Pass criteria: All tests pass with use_kahns_ = true. Results must be bit-identical to use_kahns_ = false.

Result: PASS -- 6109/6109 tests pass with both settings.

8.2 OpenROAD Full Regression

cd tools/OpenROAD/build
cmake --build . -j$(nproc)
ctest -j$(nproc)

Pass criteria: All OpenROAD tests pass, including flows that modify the netlist between timing updates.

Key test cases exercised:

  • rmp.gcd_restructure.tcl -- restructure deletes cells, causing vertex ID gaps. This test originally crashed (Section 6.1, 6.2) and drove two bug fixes (dynamic array sizing and kahn_pred_ separation).
  • rsz.* -- resizer modifies netlist incrementally between timing updates.
  • cts.* -- clock tree synthesis adds buffers and triggers re-timing.

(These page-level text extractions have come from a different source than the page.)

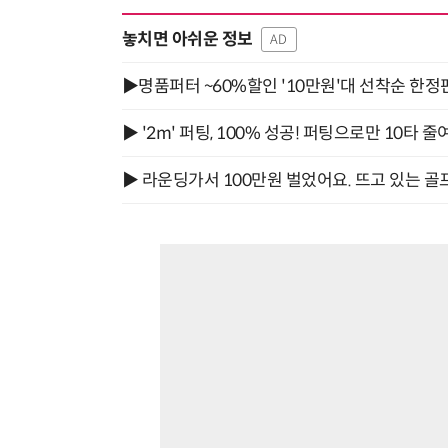
놓치면 아쉬운 정보
AD
▶명품퍼터 ~60%할인 '10만원'대 선착순 한정
▶ '2m' 퍼팅, 100% 성공! 퍼팅으로만 10타 줄
▶ 라운딩가서 100만원 벌었어요. 뜨고 있는 골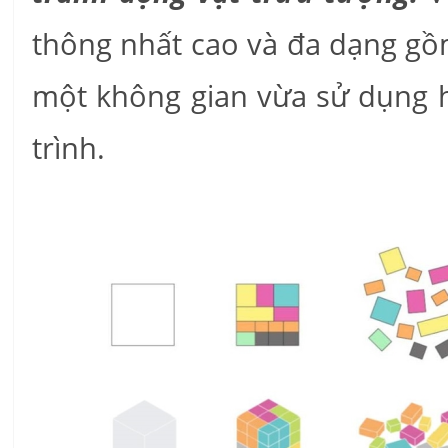
thông nhất cao và đa dạng gồ
một không gian vừa sử dụng hợ
trình.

Result: PASS -- all OpenROAD regressions pass after the two fixes.

8.3 Thread Count Sweep

set_thread_count 1  ;# Falls back to sequential visit()
set_thread_count 2
set_thread_count 4
set_thread_count 8

Pass criteria: Identical timing reports across all thread counts.

8.4 Toggle Consistency

# Run 1: use_kahns_ = false
report_checks -digits 6 > results_original.rpt
# Run 2: use_kahns_ = true
report_checks -digits 6 > results_kahns.rpt
# diff results_original.rpt results_kahns.rpt

Pass criteria: Reports are identical.

8.5 Performance Expectations

Scenario Expectation
Small designs (< 10K vertices) Kahn's within 10% of original (discovery overhead amortized)
Large designs (> 100K vertices) with uneven levels Kahn's faster due to barrier elimination
Incremental updates (small active set) Kahn's overhead proportional to active set, not total graph
High thread counts (8-16 threads) Kahn's scales better (no idle threads at level barriers)

8.6 Stress Tests

  • Design with a single long chain (worst case -- no parallelism, discovery overhead for zero benefit).
  • Design with many parallel chains (best case -- maximum parallel utilization).
  • Design with latches (multi-pass convergence must work correctly).
  • Rapid incremental updates (persistent KahnState reuse exercised).
  • Netlist modification flows: rmp, rsz, cts (exercises ObjectTable ID gaps and graph rebuilds).